Scientific caste system

A highly advanced human difference science is being developed that allows government leaders to assign each individual the right place in a social and economic hierarchy divided into five classes.

Here is where the social stratification and social classes come through... by dividing it into:

  • The Alphas: they're the smartest people in this group that belong to the elite. They have responsibilities and they have the ability to make decisions.
  • The Betas: executives belong to this caste, are less intelligent than the previous castes, and their main role is reduced to administrative tasks.
  • The Gammas: they are junior employees whose tasks require skill.
  • The Delta: this group belongs to the employees of the previous group.
  • The Epsilon: it's the lower caste, it belongs to the employees for hard work.
Behind this is the criticism that Huxley made in 1932 of the consumer society, which over time makes even more sense. It is a mechanized, dehumanized society in which individuals believe to be free but are nevertheless controlled and determined since their "creation". It's a system that wants to "guarantee" happiness, with expendable beings. A regime in which emotions are not allowed, which are palatable with artificial substances. A dictatorship dressed in democracy. In this utopia, machines take precedence over human beings, especially determining their development. It is precisely the machines that have caused the individual to lose the characteristics that make him human.
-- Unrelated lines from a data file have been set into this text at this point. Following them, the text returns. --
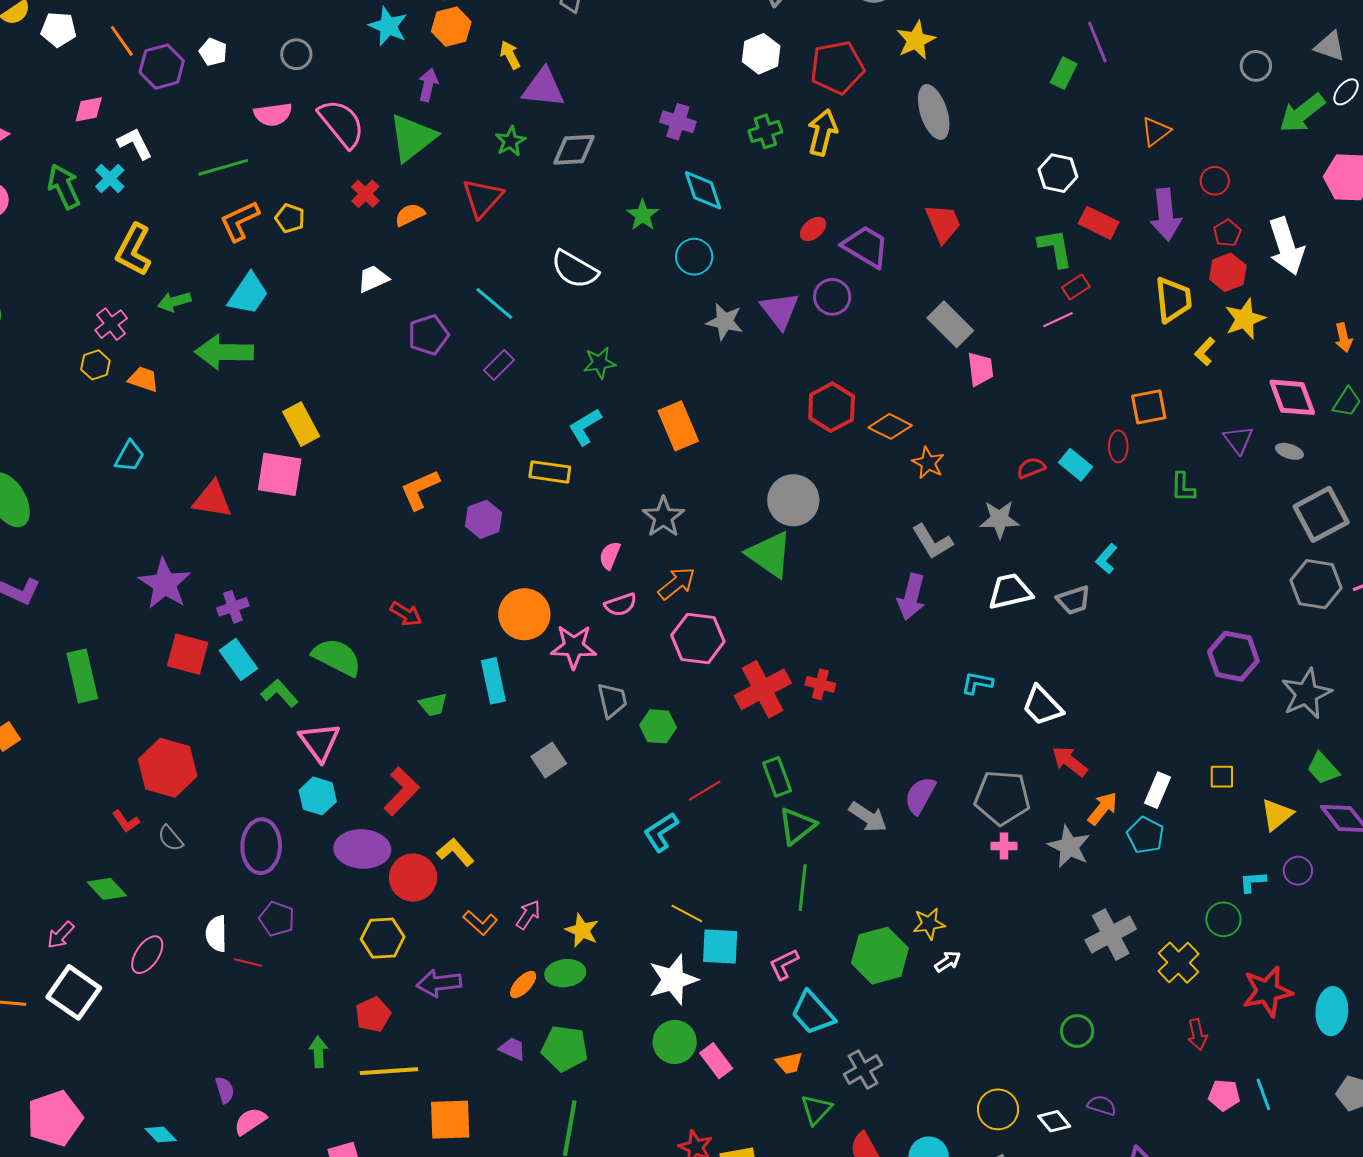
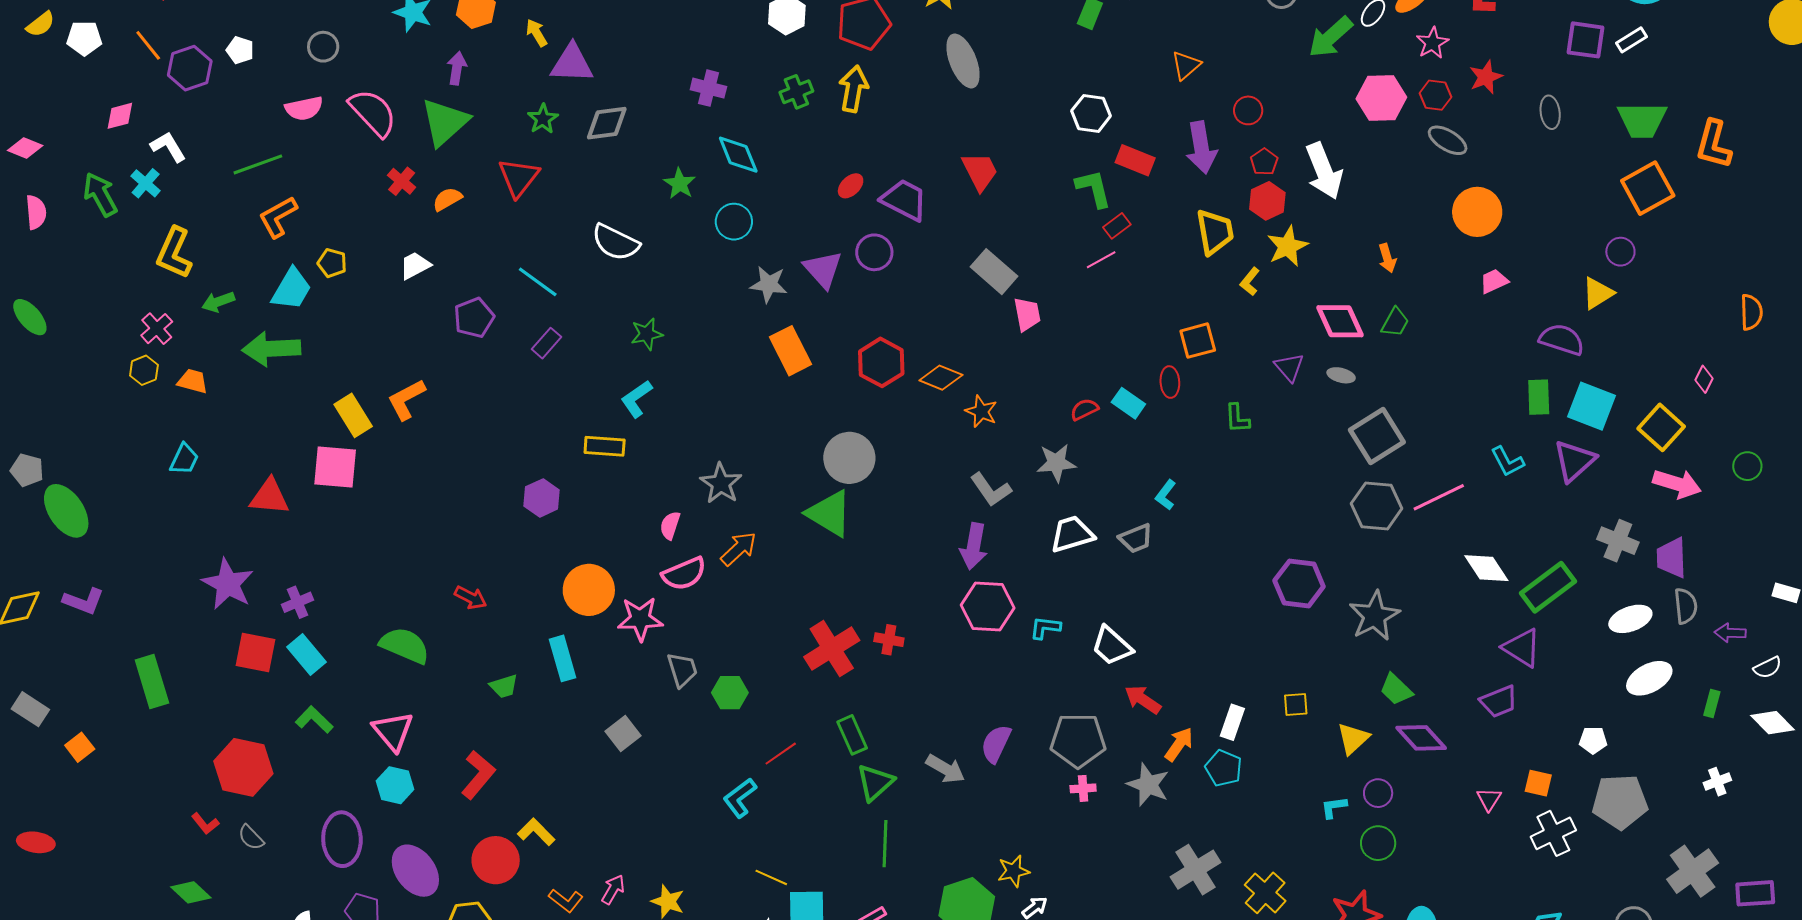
yellow pentagon: (290, 218) -> (332, 263), moved
orange rectangle: (678, 426) -> (790, 351), moved
orange L-shape: (420, 490) -> (406, 399), moved
pink semicircle: (621, 605) -> (684, 574), size x1.4
pink hexagon: (698, 638) -> (988, 607), moved
green L-shape: (280, 693) -> (314, 720), moved
purple ellipse: (362, 849) -> (415, 871), moved, turned 54
green circle: (1223, 919) -> (1378, 843), moved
Now let's analyze the characters by "judging" their "status" according to the novel:
  • Bernard Marx: Born alpha-more with intact intellectual abilities, he's got a lower height than usual. This means that he is physically marginalized by his class and despised by the other castes. This rejection and social discrimination makes him an unsuitable person who refuses to consume money and challenges the system. Here, his behavior is influenced by other members of society and economical factors. 
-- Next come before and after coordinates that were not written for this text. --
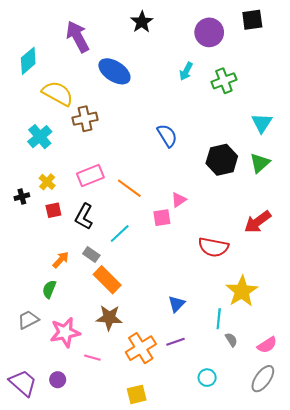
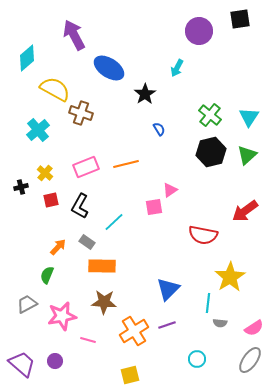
black star: (142, 22) -> (145, 94), moved
green cross: (224, 81) -> (210, 115), moved, turned -30
brown cross: (85, 119) -> (81, 113), turned 30
blue semicircle: (167, 136) -> (159, 129), size x0.6
orange line: (129, 188) -> (126, 164), moved, turned -50
orange rectangle: (107, 280) -> (102, 266), turned -44
blue triangle: (177, 304) -> (168, 289), size x1.4
gray semicircle: (231, 340) -> (220, 323), turned 128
  • Lenina Crowne: She is born as a beta, and works in a genetic lab. Fits the system by taking refuge in pleasure. 
  • Henry Ford: The god in his futuristic world to criticize this trend in today's world: "in the age of advanced technology, inefficiency is a sin against the Holy Spirit."
There's no such thing as emotions. They are annulled by conditioning centres that model the human being as a product. The search for freedom, the ventilation of feelings, turns the savage, educated with William Shakespeare's texts, into a tragic alien destination; at the heart of a mass spectacle in which the free man is persecuted, aged, by a seemingly "happy world". 
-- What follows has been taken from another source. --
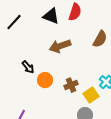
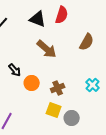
brown arrow: (60, 46) -> (47, 49), turned -120
yellow square: (91, 95) -> (54, 110), moved, turned -35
The book has completely destroyed the relationships and bonds that characterize the human being. Individualism has also become more dynamic. In other words, individuals in the proposed caste society cannot act on their own volition. In this society, thought is determined by the system, the individual has lost his ability and freedom of reason. 
What in the Sun City of Campanella is religion, and in the anarchist utopias of a Kropotkin or Proud-hon is the secular morality of solidarity, in the 'happy world' of Huxley is science; the regulatory instrument of life, the tool that adapts and accommodates everything to achieve this 'social stability' which on the planet Ford is synonymous with civilization. In this, this utopia coincides with that of Saint Simon, where science also appeared by dispensing, with its infinite resources, the saying to all human beings. On the planet Ford, everyone is said to be a chemical problem, a state that is acquired by ingesting 'soma' tablets. these ingenious reconstructions of the world: a fear of the disorder of life unleashed upon its own discourse. Therefore, they always suppress spontaneity, unpredictability, accident, and involve existence within a strict system of hierarchies, controls, prohibitions and functions. The mathematical obsession of all utopias delineates what they want to suppress: irrationality, instinct. 
I have read this book around 20-30 times and it is a really good book to understand society from another perspective and see how society is divided. The concepts used are very clear and it is a really creative way to explain some sociological theories.